→ **TRY IT**
Repeat, please, exactly the lines from the one that has "Careers (431, 711)" through the end of the records below, with pictures dropped.

→ **SUPPLIED DATA**
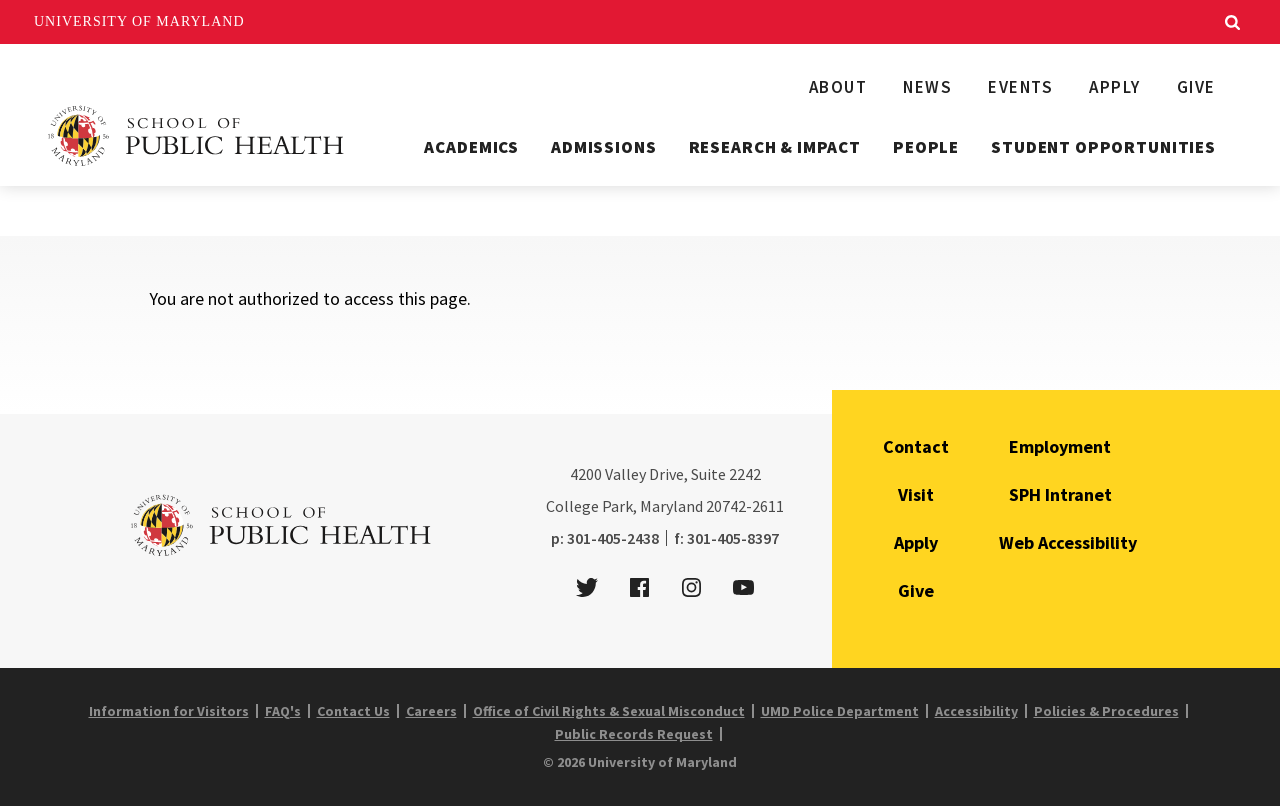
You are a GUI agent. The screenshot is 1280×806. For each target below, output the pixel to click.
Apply (1115, 87)
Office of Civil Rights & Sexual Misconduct (609, 711)
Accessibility (976, 711)
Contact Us (353, 711)
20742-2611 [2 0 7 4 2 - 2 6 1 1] (745, 506)
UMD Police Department (840, 711)
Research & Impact (775, 147)
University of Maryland (139, 21)
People (926, 147)
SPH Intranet (1060, 494)
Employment (1060, 446)
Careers (431, 711)
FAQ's (283, 711)
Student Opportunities (1103, 147)
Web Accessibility (1068, 542)
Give (1196, 87)
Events (1020, 87)
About (838, 87)
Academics (471, 147)
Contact (916, 446)
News (927, 87)
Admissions (604, 147)
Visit (916, 494)
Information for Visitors (169, 711)
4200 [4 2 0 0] (586, 474)
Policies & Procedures (1106, 711)
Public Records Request (634, 734)
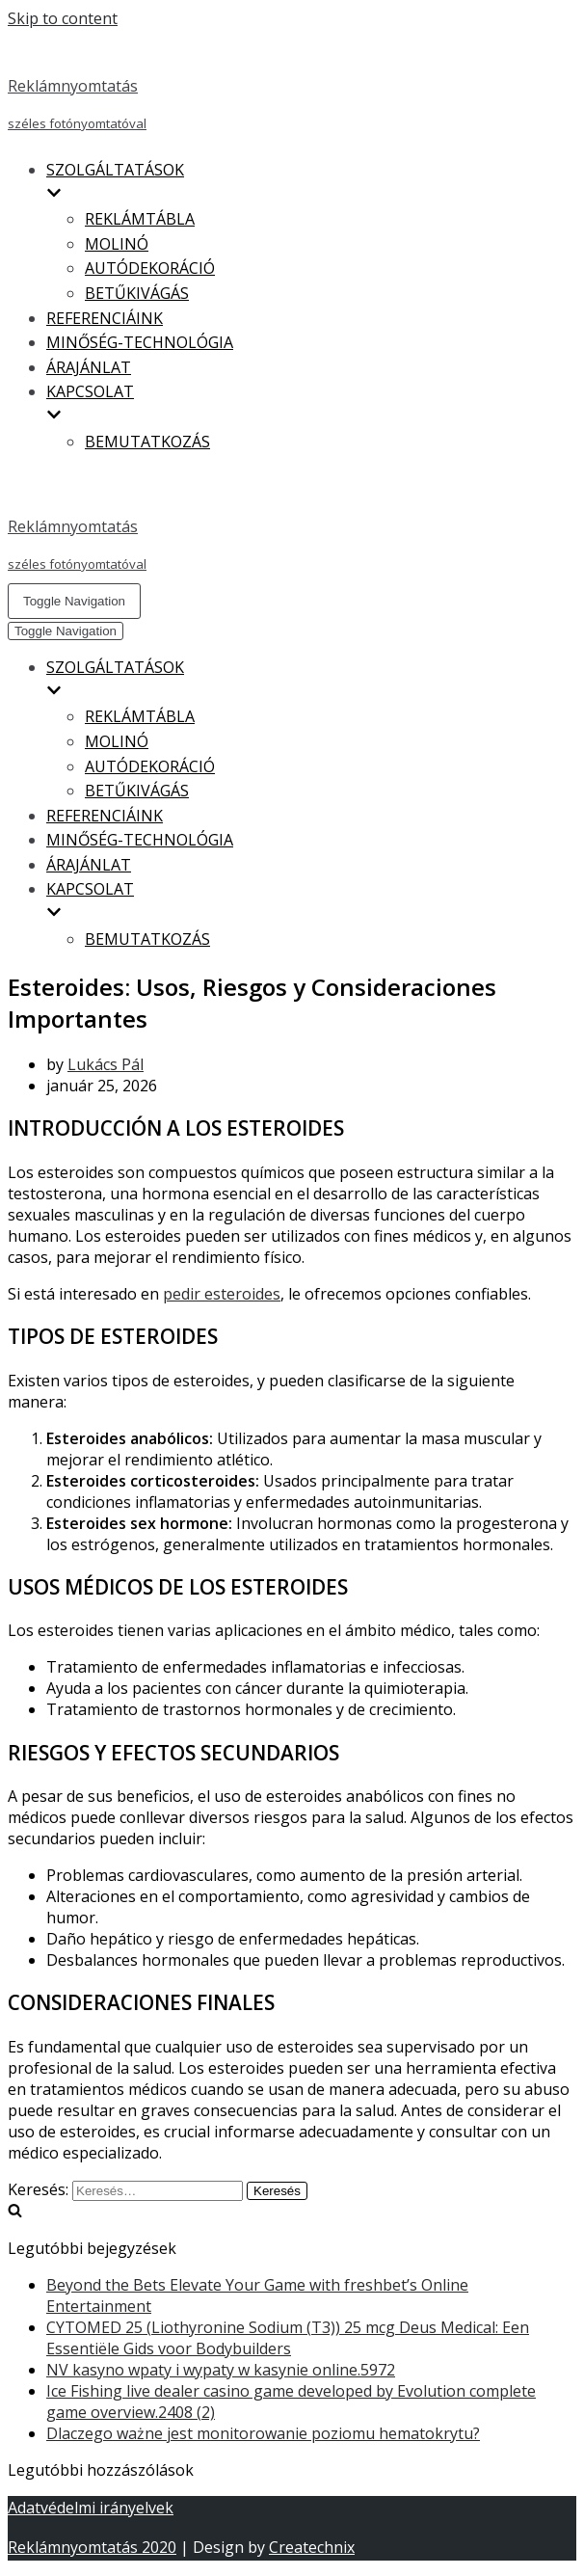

→ **REPLY**
Careers (431, 711)
FAQ's (283, 711)
Student Opportunities (1103, 147)
Web Accessibility (1068, 542)
Give (1196, 87)
Events (1020, 87)
About (838, 87)
Academics (471, 147)
Contact (916, 446)
News (927, 87)
Admissions (604, 147)
Visit (916, 494)
Information for Visitors (169, 711)
4200 [4 2 0 0] (586, 474)
Policies & Procedures (1106, 711)
Public Records Request (634, 734)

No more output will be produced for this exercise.